Jamarr Sanders

No. 42 – Tezenis Verona
- Position: Shooting guard
- League: LBA

Personal information
- Born: August 2, 1988 (age 37) Chicago, Illinois, U.S.
- Listed height: 1.93 m (6 ft 4 in)
- Listed weight: 95 kg (209 lb)

Career information
- High school: Jefferson Davis (Montgomery, Alabama)
- College: Alabama State (2007–2008); Northwest Florida State (2008–2009); UAB (2009–2011);
- NBA draft: 2011: undrafted
- Playing career: 2011–present

Career history
- 2011: KAOD
- 2011–2013: Austin Toros
- 2013–2014: Veroli
- 2014–2016: Dolomiti Energia Trento
- 2017–2018: Telekom Baskets Bonn
- 2018–2019: Trieste
- 2019–2020: Gaziantep Basketbol
- 2020–2022: Derthona Basket
- 2022: SIG Strasbourg
- 2022–present: Tezenis Verona

Career highlights
- First-team All-Conference USA (2011);
- Stats at Basketball Reference

= Jamarr Sanders =

American basketball player (born 1988)

Jamarr Sanders (born August 2, 1988) is an American professional basketball player for Tezenis Verona of the LBA. He played college basketball for Alabama State, Northwest Florida State College and UAB. As a senior at UAB, Sanders was named to the First Team Conference USA. On December 18, 2016, he signed a one-week tryout with the Italian team.

==Career==
On January 29, 2017, Sanders signed with the German club Telekom Baskets Bonn.

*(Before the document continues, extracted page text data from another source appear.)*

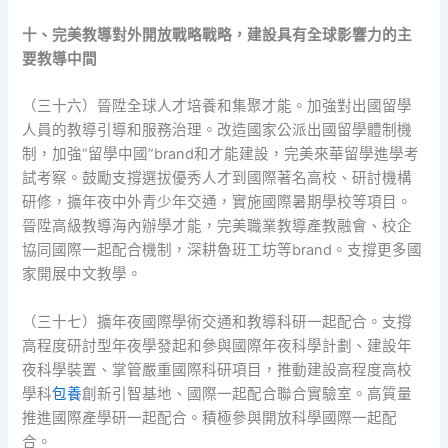
十、完美教導對外開放戰略戰略，建設具有全球影響力的主
要教導中間
（三十六）晉陞全球人才培養和集聚才能。加強對出國留學
人員的教導引導和服務治理。改造國家公派出國留學體制機
制，加強“留學中國”brand和才能建設，完美來華留學進學考
試考察。鼓勵支撐選拔優秀人才到國際著名高校、研討機構
研修，擴年夜中外青少年交通，實施國際暑期學校等項目。
晉陞高級教導海內辦學才能，完美職業教導產教融會、校企
協同國際一起配合機制，深耕魯班工坊等brand。支撐更多國
家開展中文教學。
（三十七）擴年夜國際學術交通和教導科研一起配合。支撐
高程度研討型年夜學發起和參與國際年夜科學計劃、建設年
夜科學裝置、掌管嚴重國際科研項目，推動建設高程度高校
學科
包養
創新引智基地、國際一起配合聯合實驗室。高質量
推進國際產學研一起配合。積極參與開放科學國際一起配
合。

On July 12, 2018, Sanders signed with the Italian club Pallacanestro Trieste.

On July 3, 2019, he has signed 1-year deal with Gaziantep Basketbol of the Turkish Basketbol Süper Ligi.

On January 20, 2020, he signed a deal with the Italian club Derthona Basket. Sanders extended his contract with the team on July 26, 2021.

On September 17, 2022, he has signed with SIG Strasbourg of the French LNB Pro A.

On November 1, 2022, he signed with Tezenis Verona of the LBA.